__Task instructions__. From first line to last, give the records again word for word and omit the pictures.

Stored data entries:
[Start of Attachment]
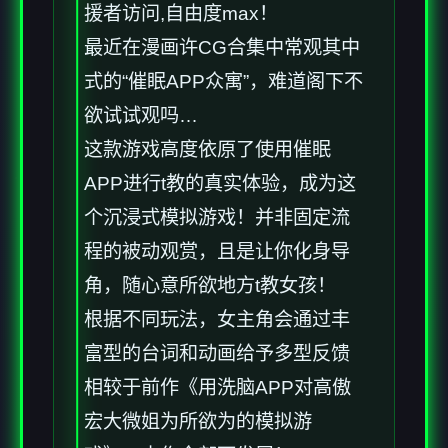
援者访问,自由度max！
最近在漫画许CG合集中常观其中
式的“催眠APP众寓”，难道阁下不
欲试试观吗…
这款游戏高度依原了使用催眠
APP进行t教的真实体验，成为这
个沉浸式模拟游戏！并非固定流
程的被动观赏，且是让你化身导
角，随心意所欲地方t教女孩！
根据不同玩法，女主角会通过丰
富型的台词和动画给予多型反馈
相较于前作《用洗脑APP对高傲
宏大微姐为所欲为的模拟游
[End of Attachment]
__Solution to the problem__.
援者访问,自由度max！
最近在漫画许CG合集中常观其中
式的“催眠APP众寓”，难道阁下不
欲试试观吗…
这款游戏高度依原了使用催眠
APP进行t教的真实体验，成为这
个沉浸式模拟游戏！并非固定流
程的被动观赏，且是让你化身导
角，随心意所欲地方t教女孩！
根据不同玩法，女主角会通过丰
富型的台词和动画给予多型反馈
相较于前作《用洗脑APP对高傲
宏大微姐为所欲为的模拟游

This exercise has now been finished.